Director General Hans Petter Holen announced the plans in a blog post, based on his presentation to the RIPE NCC Services Working Group at the RIPE 92 meeting. Geopolitical considerations and EU regulations, including NIS2 compliance, are the primary drivers behind the change of direction.
RIPE NCC is one of five Regional Internet Registries worldwide and manages, among other things, the routing security technology RPKI, which received a SOC 2 Type II assurance report in January 2026. The organisation primarily serves internet service providers, telecoms companies, academic institutions and government bodies.
From cloud-first to self-managed
RIPE NCC's current cloud strategy has a long history. In 2019, the organisation launched a so-called Cloud First initiative, which was refined in 2021 into a Cloud Strategy Framework and revised again in 2023. At the time, cloud migration was seen as a logical path to increasing operational flexibility.
The geopolitical landscape has shifted since then. European organisations that rely on US cloud services face risks around data jurisdiction and continuity, as RIPE NCC and its Board now reason. The organisation itself cites geopolitical considerations as an explicit motivation for the reversal.
The new approach is described as a greenfield deploymenta setup in which the infrastructure is built from the ground up rather than migrated incrementally. This makes the operation technically substantial, but also provides an opportunity to break free from outdated dependencies entirely.

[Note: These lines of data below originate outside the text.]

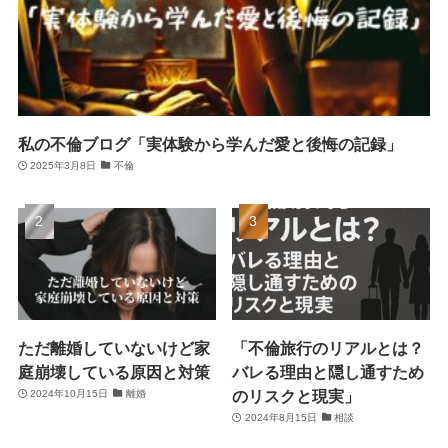
私の不倫ブログ「実体験から学んだ愛と後悔の記録」
2025年3月8日
不倫
ただ離婚していないけど家
「不倫旅行のリアルとは？
庭崩壊している原因と対策
バレる理由と隠し通すため
のリスクと現実」
2024年10月15日
離婚
2024年8月15日
相談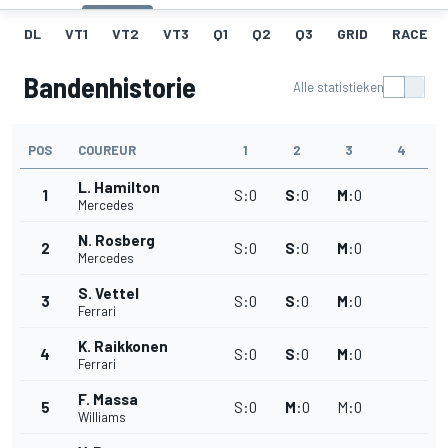
DL
VT1
VT2
VT3
Q1
Q2
Q3
GRID
RACE
Bandenhistorie
Alle statistieken
POS
COUREUR
1
2
3
4
L. Hamilton
1
S
:
0
S
:
0
M
:
0
Mercedes
N. Rosberg
2
S
:
0
S
:
0
M
:
0
Mercedes
S. Vettel
3
S
:
0
S
:
0
M
:
0
Ferrari
K. Raikkonen
4
S
:
0
S
:
0
M
:
0
Ferrari
F. Massa
5
S
:
0
M
:
0
M
:
0
Williams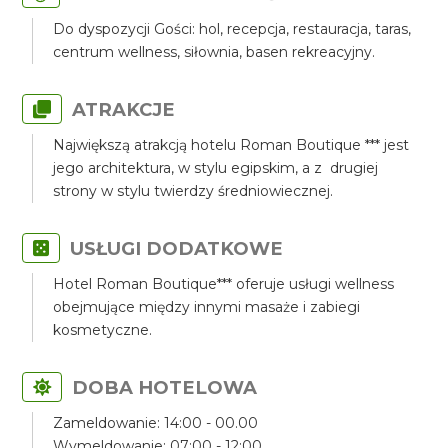
Do dyspozycji Gości: hol, recepcja, restauracja, taras,
centrum wellness, siłownia, basen rekreacyjny.
ATRAKCJE
Największą atrakcją hotelu Roman Boutique *** jest
jego architektura, w stylu egipskim, a z drugiej
strony w stylu twierdzy średniowiecznej.
USŁUGI DODATKOWE
Hotel Roman Boutique*** oferuje usługi wellness
obejmujące między innymi masaże i zabiegi
kosmetyczne.
DOBA HOTELOWA
Zameldowanie: 14:00 - 00.00
Wymeldowanie: 07:00 - 12:00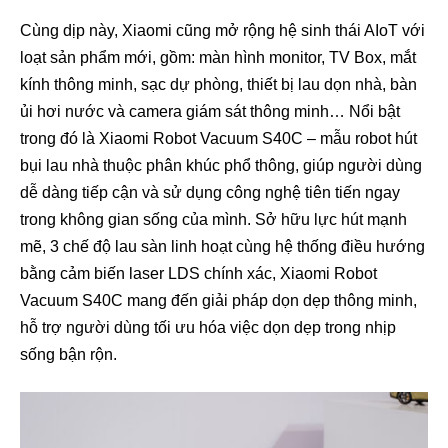
Cùng dịp này, Xiaomi cũng mở rộng hệ sinh thái AIoT với
loạt sản phẩm mới, gồm: màn hình monitor, TV Box, mắt
kính thông minh, sạc dự phòng, thiết bị lau dọn nhà, bàn
ủi hơi nước và camera giám sát thông minh… Nổi bật
trong đó là Xiaomi Robot Vacuum S40C – mẫu robot hút
bụi lau nhà thuộc phân khúc phổ thông, giúp người dùng
dễ dàng tiếp cận và sử dụng công nghệ tiên tiến ngay
trong không gian sống của mình. Sở hữu lực hút mạnh
mẽ, 3 chế độ lau sàn linh hoạt cùng hệ thống điều hướng
bằng cảm biến laser LDS chính xác, Xiaomi Robot
Vacuum S40C mang đến giải pháp dọn dẹp thông minh,
hỗ trợ người dùng tối ưu hóa việc dọn dẹp trong nhịp
sống bận rộn.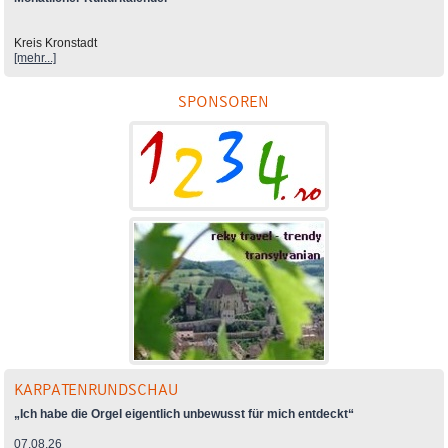
Kreis Kronstadt
[mehr...]
SPONSOREN
KARPATENRUNDSCHAU
„Ich habe die Orgel eigentlich unbewusst für mich entdeckt“
07.08.26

Funding through savings and member contributions
The €5 million will be financed through a combination of internal cost savings, member contributions and potentially the Clearing House Reserve, the organisation's financial buffer. No external investors or partners are involved in the project.
Member contributions will remain stable for the time being. The annual fee per LIR (Local Internet Registry) account is €1,800 in 2026. Separate charges also apply: €75 per independent internet number resource assignment, €50 per ASN assignment and a one-time registration fee of €1,000 for new members.
The organisation indicates that the migration will place demands on its budget over the coming years, but that this should fit within the existing financial framework. Further details on the phasing of the €5 million have not yet been made public.
NIS2 and RPKI as regulatory context
The move to independent infrastructure aligns with broader European policy developments. The NIS2 directive imposes stricter requirements on organisations that manage critical digital infrastructure, and RIPE NCC falls into that category as the administrator of routing tables and IP address space.
The RPKI infrastructure also plays a concrete role. Resource Public Key Infrastructure is a security standard that prevents internet traffic from being rerouted via unintended paths. As more and more internet service providers and governments rely on RPKI for routing security, pressure on RIPE NCC to guarantee the availability and independence of this service is increasing. The SOC 2 Type II report from January 2026 was a first step in that direction; the infrastructure migration is the next.
Timeline and next steps
The project will run from 2026 through to 2028. The next opportunity for further clarification is RIPE 93, the biannual meeting of the RIPE community, which takes place from 26 to 30 October 2026 in Sofia, Bulgaria. Further details on progress and technical architecture are expected to be provided there.
RIPE NCC has not yet disclosed which European data centres or hosting partners will house the new infrastructure. The exact split between CAPEX and OPEX within the €5 million budget has also not been made public.
RIPE NCC's move fits into a broader trend in which European public and semi-public organisations are reconsidering their reliance on US cloud providers. Whether that trend proves structural will depend in part on how the availability and costs of European alternatives develop in the years ahead.